== DATA TO EXAMINE ==

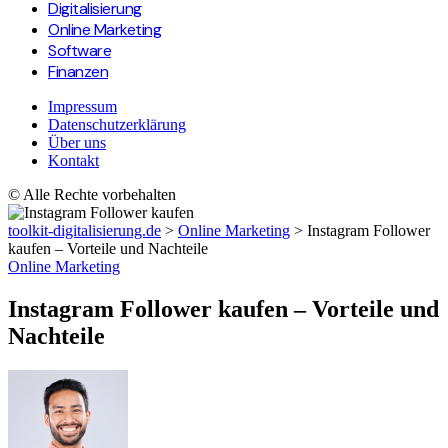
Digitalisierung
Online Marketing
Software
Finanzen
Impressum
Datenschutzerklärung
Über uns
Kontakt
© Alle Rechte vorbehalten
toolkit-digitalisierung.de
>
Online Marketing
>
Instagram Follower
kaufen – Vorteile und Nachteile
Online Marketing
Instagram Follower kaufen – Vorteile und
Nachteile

===
== DATA TO EXAMINE ==

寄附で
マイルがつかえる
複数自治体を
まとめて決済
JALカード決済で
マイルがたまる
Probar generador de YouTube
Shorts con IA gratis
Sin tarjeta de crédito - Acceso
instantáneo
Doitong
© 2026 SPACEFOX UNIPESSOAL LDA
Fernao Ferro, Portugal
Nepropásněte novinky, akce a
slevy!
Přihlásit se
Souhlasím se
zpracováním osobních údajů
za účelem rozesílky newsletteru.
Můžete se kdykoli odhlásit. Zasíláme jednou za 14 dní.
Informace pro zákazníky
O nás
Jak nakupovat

===

DESCRIPTION OF THE TASK →
In the listing above, find the line containing "Nepropásněte novinky, akce a" and the line containing "Jak nakupovat", then retype both and every line between them exactly, with nothing else.

WRITTEN RESPONSE →
Nepropásněte novinky, akce a
slevy!
Přihlásit se
Souhlasím se
zpracováním osobních údajů
za účelem rozesílky newsletteru.
Můžete se kdykoli odhlásit. Zasíláme jednou za 14 dní.
Informace pro zákazníky
O nás
Jak nakupovat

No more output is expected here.